Start of Input
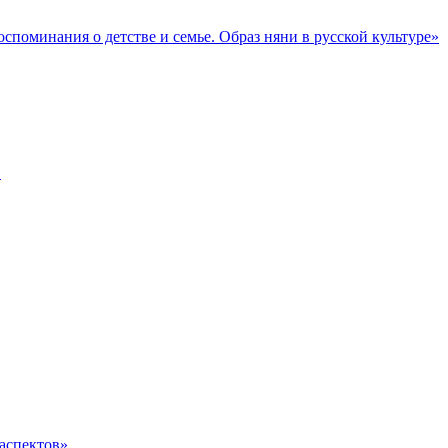
поминания о детстве и семье. Образ няни в русской культуре»
»
аспектов»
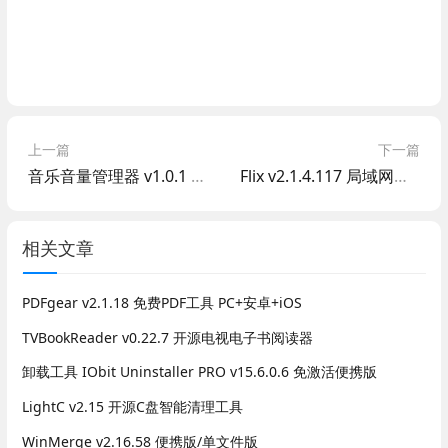
上一篇
下一篇
音乐音量管理器 v1.0.1 歌曲默认音量调节 支持无损
Flix v2.1.4.117 局域网传输工具 支持iOS/安卓/Mac/win/鸿蒙
相关文章
PDFgear v2.1.18 免费PDF工具 PC+安卓+iOS
TVBookReader v0.22.7 开源电视电子书阅读器
卸载工具 IObit Uninstaller PRO v15.6.0.6 免激活便携版
LightC v2.15 开源C盘智能清理工具
WinMerge v2.16.58 便携版/单文件版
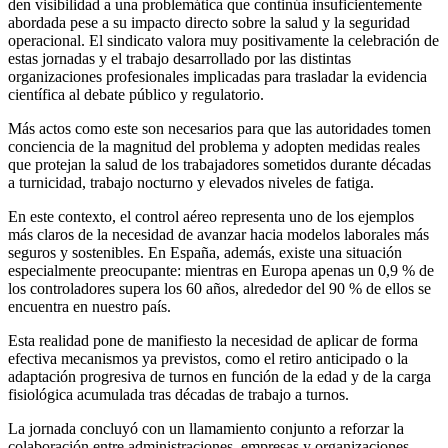
den visibilidad a una problemática que continúa insuficientemente
abordada pese a su impacto directo sobre la salud y la seguridad
operacional. El sindicato valora muy positivamente la celebración de
estas jornadas y el trabajo desarrollado por las distintas
organizaciones profesionales implicadas para trasladar la evidencia
científica al debate público y regulatorio.
Más actos como este son necesarios para que las autoridades tomen
conciencia de la magnitud del problema y adopten medidas reales
que protejan la salud de los trabajadores sometidos durante décadas
a turnicidad, trabajo nocturno y elevados niveles de fatiga.
En este contexto, el control aéreo representa uno de los ejemplos
más claros de la necesidad de avanzar hacia modelos laborales más
seguros y sostenibles. En España, además, existe una situación
especialmente preocupante: mientras en Europa apenas un 0,9 % de
los controladores supera los 60 años, alrededor del 90 % de ellos se
encuentra en nuestro país.
Esta realidad pone de manifiesto la necesidad de aplicar de forma
efectiva mecanismos ya previstos, como el retiro anticipado o la
adaptación progresiva de turnos en función de la edad y de la carga
fisiológica acumulada tras décadas de trabajo a turnos.
La jornada concluyó con un llamamiento conjunto a reforzar la
colaboración entre administraciones, empresas y organizaciones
End of Input
• **Directions**
Above are the records; from them, give again exactly the lines from the one containing "a turnicidad, trabajo" to the one containing "Esta realidad pone", both lines included, and nothing more.

• **Solution for this task**
a turnicidad, trabajo nocturno y elevados niveles de fatiga.
En este contexto, el control aéreo representa uno de los ejemplos
más claros de la necesidad de avanzar hacia modelos laborales más
seguros y sostenibles. En España, además, existe una situación
especialmente preocupante: mientras en Europa apenas un 0,9 % de
los controladores supera los 60 años, alrededor del 90 % de ellos se
encuentra en nuestro país.
Esta realidad pone de manifiesto la necesidad de aplicar de forma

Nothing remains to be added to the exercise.